A large portion of the infamous Moria "hotspot" on the eastern Aegean island of Lesvos was burned to the ground in the early morning hours of Wednesday, with thousands of would-be asylum seekers and irregular migrants hosted there left without shelter.

According to reports by Lesvos media outlets quoting local residents, third country nationals were spotted setting numerous fires around the camp's perimeter, with strong winds later spreading the flames into the temporary settlement and the adjoining rural areas. Moreover, other media reports from the site claimed that young men from the camp threw rocks at fire engines and firefighters who rushed to the scene.

Migrants, NGOs active at the site and some EU officials have repeatedly pressured the Greek government to evacuate the would-be asylum seekers, and even the illegal migrants to the mainland, allowing them to live in either open and EU-funded shelters or where they please.

Hundreds of thousands of people hailing from Sub-Saharan Africa to Myanmar have flocked to western Turkey since 2015 in a bid to cross into Greece, with many facilitated by migrant smuggling rings operating in Turkey, and then on to preferred destinations in central and western Europe.

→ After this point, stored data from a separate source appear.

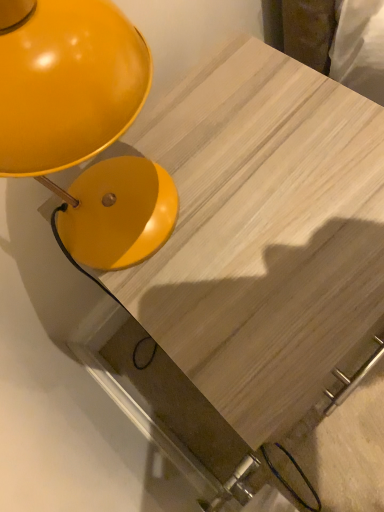 The height and width of the screenshot is (512, 384). In order to click on vacant area located to the right-hand side of glossy yellow lamp at upper left in this screenshot , I will do `click(260, 137)`. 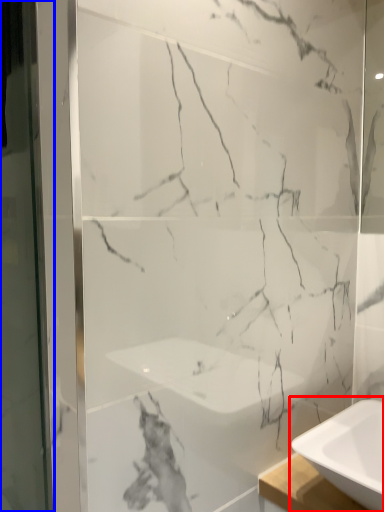 Question: Among these objects, which one is farthest to the camera, sink (highlighted by a red box) or screen door (highlighted by a blue box)?

Choices:
 (A) sink
 (B) screen door

Answer: (A) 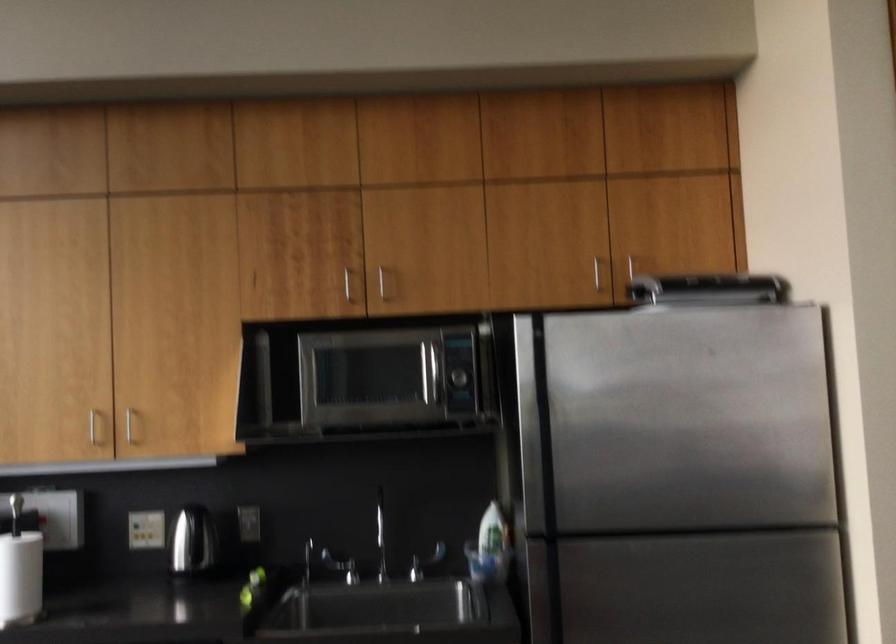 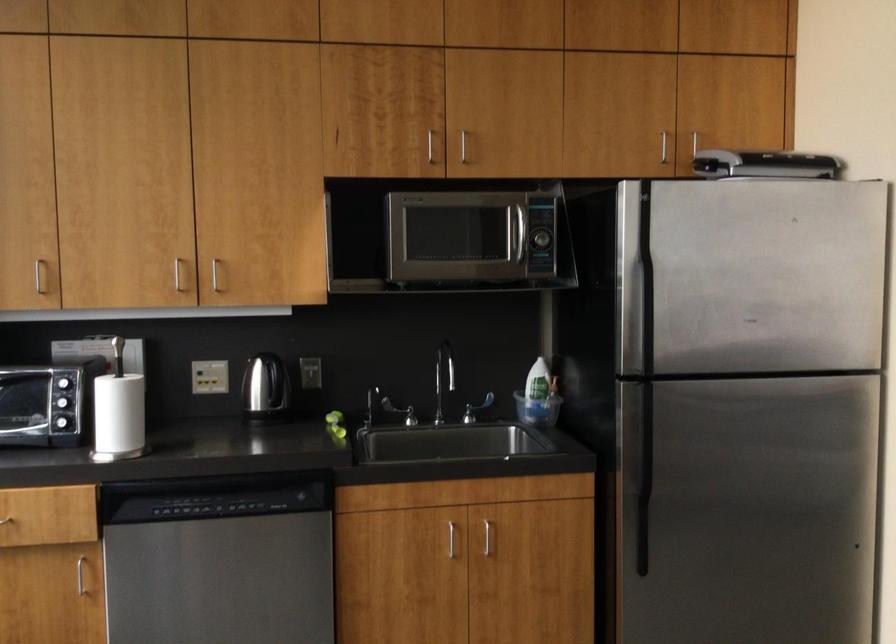 In the second image, find the point that corresponds to the point at 688,286 in the first image.

(764, 164) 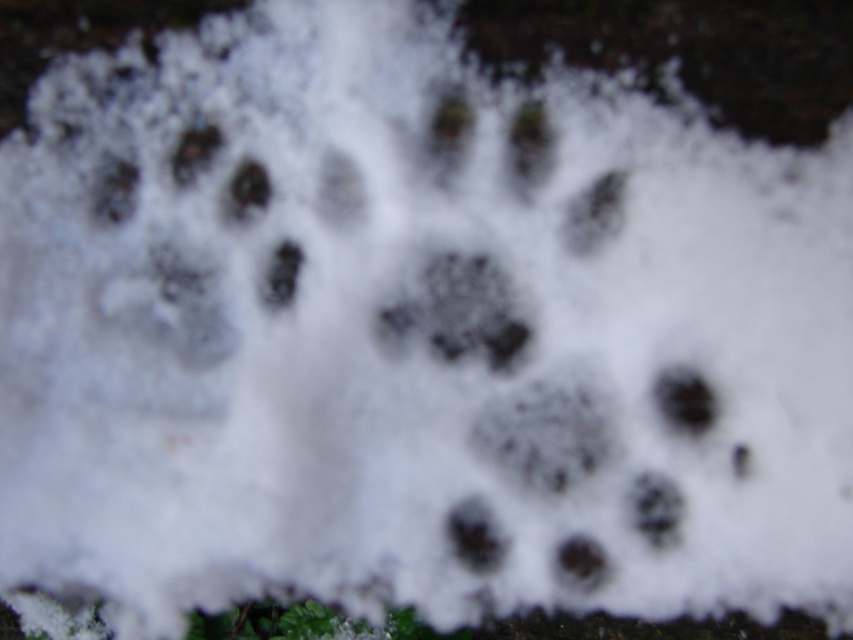 Measure the distance between point (527, 324) and camera.

Point (527, 324) and camera are 5.68 feet apart.

Between dark textured paw print at center and black rubber footprint at lower right, which one appears on the right side from the viewer's perspective?

Positioned to the right is black rubber footprint at lower right.

Which is behind, point (515, 324) or point (689, 429)?

Point (515, 324)

Locate an element on the screen. dark textured paw print at center is located at coordinates (461, 308). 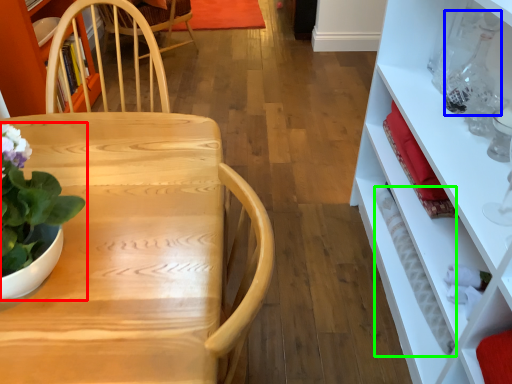 Question: Which object is the closest to the houseplant (highlighted by a red box)? Choose among these: bottle (highlighted by a blue box) or bottle (highlighted by a green box).

Choices:
 (A) bottle
 (B) bottle

Answer: (B) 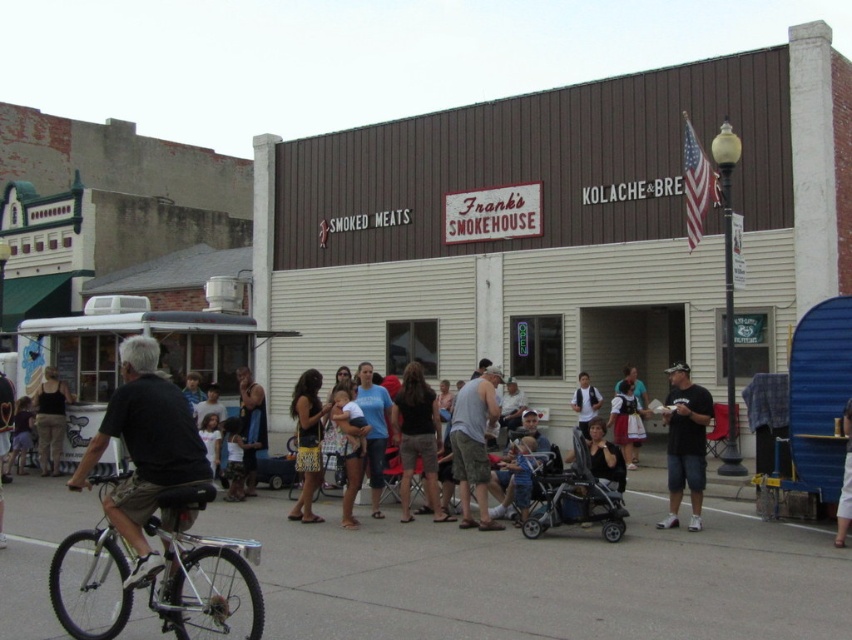 Is silver metallic bicycle at lower left wider than denim pants at center?

Yes.

Does point (205, 486) lie behind point (848, 460)?

That is False.

Find the location of `silver metallic bicycle at lower left`. silver metallic bicycle at lower left is located at coordinates (200, 570).

Does black matte shirt at left have a larger size compared to yellow floral dress at center?

Indeed, black matte shirt at left has a larger size compared to yellow floral dress at center.

Between point (121, 433) and point (314, 416), which one is positioned behind?

Positioned behind is point (314, 416).

Find the location of a particular element. black matte shirt at left is located at coordinates (144, 449).

Does silver metallic bicycle at lower left have a smaller size compared to black cotton shirt at lower right?

No.

Is silver metallic bicycle at lower left thinner than black cotton shirt at lower right?

No, silver metallic bicycle at lower left is not thinner than black cotton shirt at lower right.

Find the location of a particular element. The width and height of the screenshot is (852, 640). silver metallic bicycle at lower left is located at coordinates (200, 570). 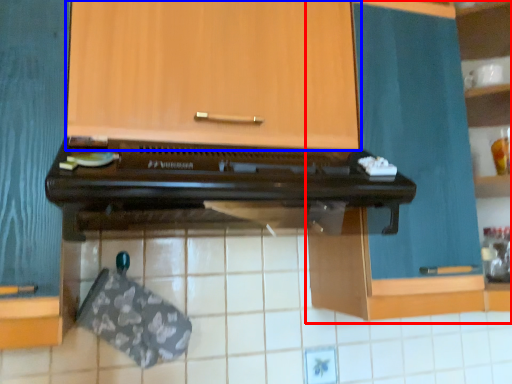 Question: Which of the following is the farthest to the observer, cabinetry (highlighted by a red box) or cabinetry (highlighted by a blue box)?

Choices:
 (A) cabinetry
 (B) cabinetry

Answer: (A) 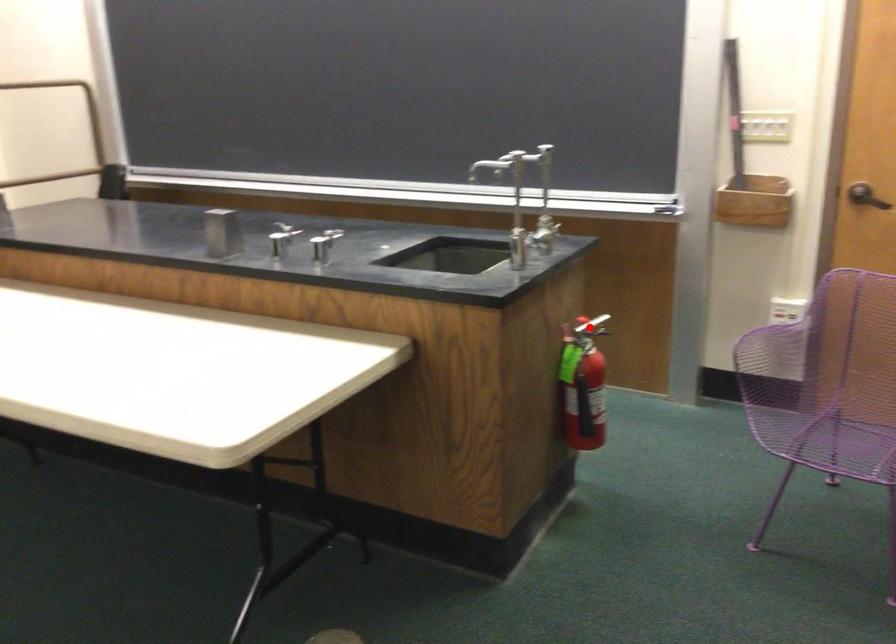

A newly elected leftist government under Alexis Tsipras essentially opened up Greece's sea borders in the eastern Aegean in 2015, mainly to allow refugees from the war-torn Middle East, and especially Syria, to first transit Greece on their way to other European countries, primarily Germany. Roughly one million people entered and left Greece in an irregular manner in 2015, before the flow was stopped and Turkey pressured into also preventing the mass arrivals emanating from its shores in exchange for billions of euros in aid from the Union.

The simmering migration crisis for the current center-right Mitsotakis government is now multi-faceted, with 35 people having tested positive for Covid-19 at the camp, and amid the Erdogan administration's now unabashed war-mongering and threats against Greece.

Later reports, in fact, point to an attempt by public health officials to isolate those tested positive for the coronavirus as causing unrest and the subsequent fires.

A previous attempt by Turkish authorities to open Greece's land border with Turkey at the Evros (Maritsa) River last February for illegal migrants failed, after Athens mobilized police and military forces to seal the frontier.